The word "Active" marks the lines to copy; find all of them in the entries below.
== RECORDS PROVIDED
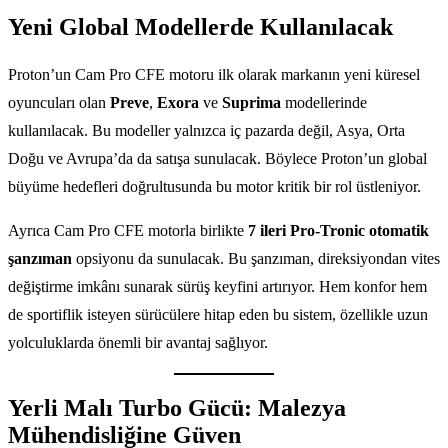
Yeni Global Modellerde Kullanılacak
Proton’un Cam Pro CFE motoru ilk olarak markanın yeni küresel
oyuncuları olan
Preve
,
Exora
ve
Suprima
modellerinde
kullanılacak. Bu modeller yalnızca iç pazarda değil, Asya, Orta
Doğu ve Avrupa’da da satışa sunulacak. Böylece Proton’un global
büyüme hedefleri doğrultusunda bu motor kritik bir rol üstleniyor.
Ayrıca Cam Pro CFE motorla birlikte
7 ileri Pro-Tronic otomatik
şanzıman
opsiyonu da sunulacak. Bu şanzıman, direksiyondan vites
değiştirme imkânı sunarak sürüş keyfini artırıyor. Hem konfor hem
de sportiflik isteyen sürücülere hitap eden bu sistem, özellikle uzun
yolculuklarda önemli bir avantaj sağlıyor.
Yerli Malı Turbo Gücü: Malezya
Mühendisliğine Güven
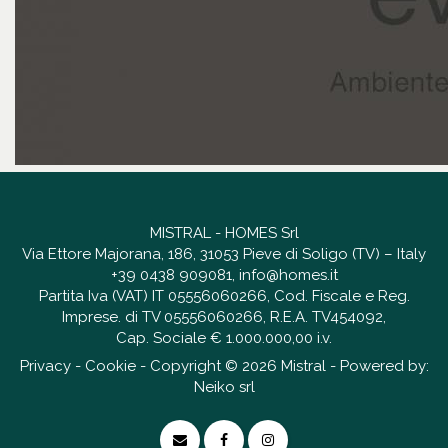
MISTRAL - HOMES Srl
Via Ettore Majorana, 186, 31053 Pieve di Soligo (TV) – Italy
+39 0438 909081
,
info@homes.it
Partita Iva (VAT) IT 05556060266, Cod. Fiscale e Reg.
Imprese. di TV 05556060266, R.E.A. TV454092,
Cap. Sociale € 1.000.000,00 i.v.
Privacy
-
Cookie
- Copyright © 2026 Mistral - Powered by:
Neiko srl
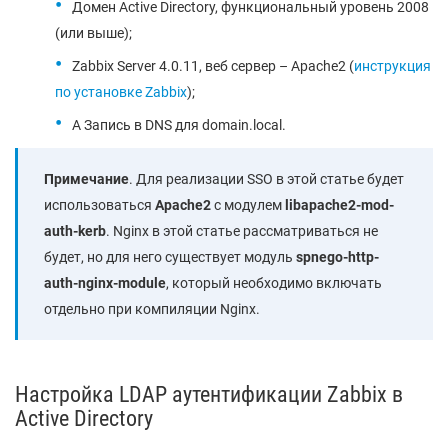
Домен Active Directory, функциональный уровень 2008
(или выше);
Zabbix Server 4.0.11, веб сервер – Apache2 (
инструкция
по установке Zabbix
);
A Запись в DNS для domain.local.
Примечание
. Для реализации SSO в этой статье будет
использоваться
Apache2
с модулем
libapache2-mod-
auth-kerb
. Nginx в этой статье рассматриваться не
будет, но для него существует модуль
spnego-http-
auth-nginx-module
, который необходимо включать
отдельно при компиляции Nginx.
Настройка LDAP аутентификации Zabbix в
Active Directory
====
**THE COMPLETED TASK:**
Домен Active Directory, функциональный уровень 2008
Active Directory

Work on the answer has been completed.